5. Jasa Pembuatan Irigasi
Usaha kelima adalah jasa pembuatan irigasi. Irigasi merupakan salah satu hal penting untuk pengembangan pertanian di daerah pedesaan. Dengan sistem irigasi yang baik, kebutuhan air di sawah akan tercukupi dan dapat menghasilkan panen yang maksimal sesuai harapan.
Kalian bisa menyediakan jasa pembuatan irigasi dengan teknologi yang lebih canggih untuk daerah yang sulit terjangkau aliran irigasinya. Mengingat luasnya lahan pertanian di Indonesia, jasa pembuatan irigasi ini akan tetap menguntungkan untuk dijalani.
6. Ternak Burung Kicau
Usaha keenam adalah ternak burung kicau. Di daerah perdesaan yang masih asri dan hijau, burung-burung merasa lebih nyaman hidup di sana.
Jika kalian hobi dengan burung kicau, kalian bisa memanfaatkan pekarangan rumah sebagai tempat untuk beternak.
Bahkan, ada pemuda yang memulai bisnis burung kicau dari hobi dan kini meraih omzet hingga 60 juta sebulan.
Omzet yang tinggi ini terjadi karena pecinta burung kicau semakin banyak, sehingga pasarnya sangat luas.
Usaha ternak burung terbilang cepat panen dan membutuhkan modal yang relatif lebih murah, sehingga peluang ini sangat cocok untuk dibuka di daerah pedesaan.
7. Produksi Coco Fiber
Selanjutnya, ide usaha ketujuh adalah produksi coco fiber atau limbah serabut kelapa.
Melihat permintaan pasar luar negeri akan coco fiber, peluang usaha untuk mengolah limbah serabut kelapa menjadi coco fiber sangat terbuka lebar.
Cerita nyata datang dari seorang pria asal Pangandaran yang mampu meraih omzet 8 miliar per tahun dari mengolah serabut kelapa, yang berarti sekitar 670 juta per bulan.
Angka ini sangat besar, bukan? Jika tempat tinggal kalian merupakan sentra kelapa, di mana serabut kelapa biasanya tidak memiliki nilai ekonomi, usaha ini sangat layak untuk dicoba karena terbukti sangat menjanjikan.

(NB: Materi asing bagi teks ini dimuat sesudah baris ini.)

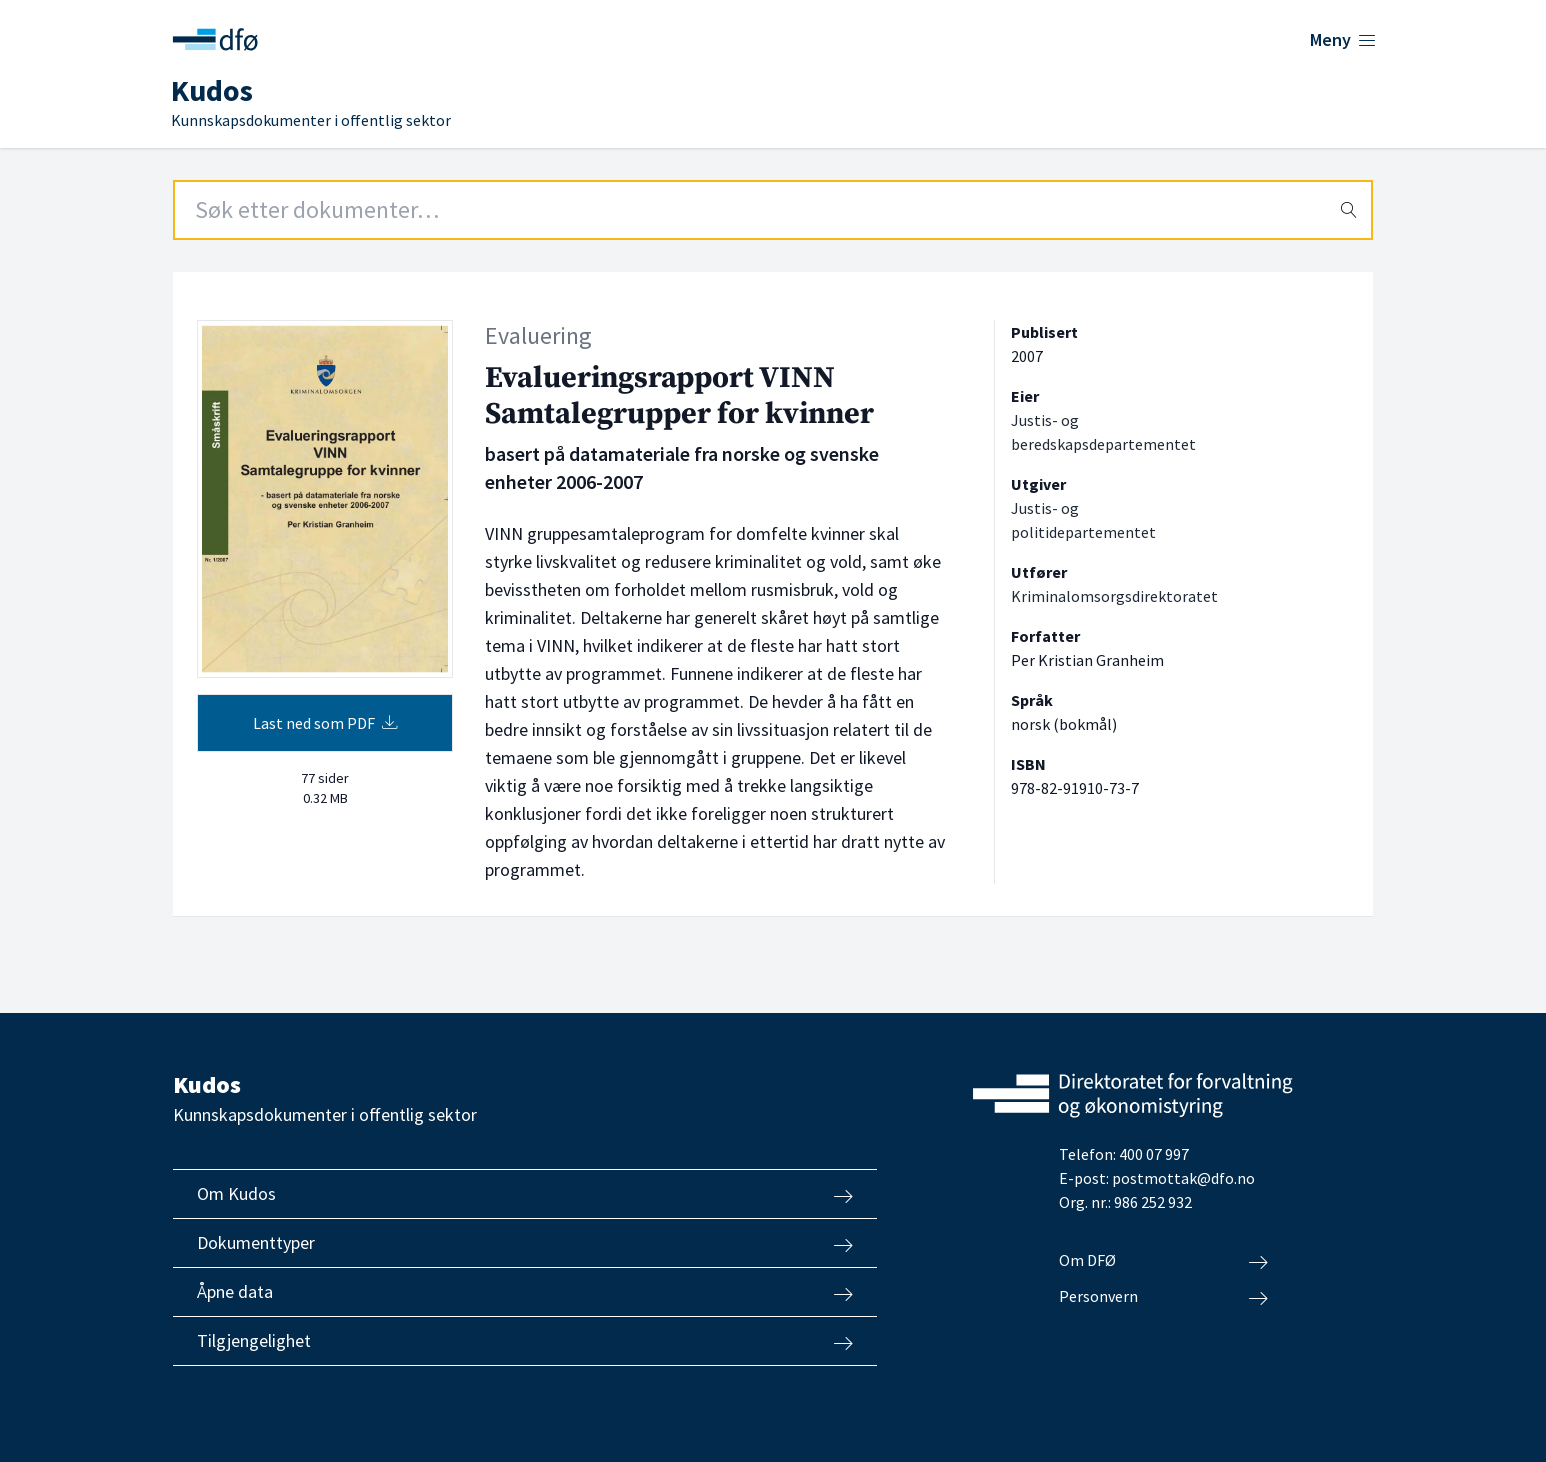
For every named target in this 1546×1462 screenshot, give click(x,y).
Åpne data (525, 1292)
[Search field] (773, 210)
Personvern (1163, 1297)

8. Membangun Villa Pedesaan
Terakhir, ide usaha kedelapan adalah membangun villa pedesaan. Jika tempat tinggal kalian dekat dengan kawasan wisata, kalian bisa mencoba bisnis ini.
Caranya adalah dengan menyediakan tempat tinggal yang disulap menjadi penginapan sederhana dengan konsep pedesaan yang alami dan asri.
Jika kalian tinggal di daerah seperti Jawa Timur, seperti di Batu atau Malang yang memiliki banyak tempat wisata, kalian bisa membangun villa di sana.
Demikianlah 8 peluang usaha di desa yang belum banyak pesaingnya.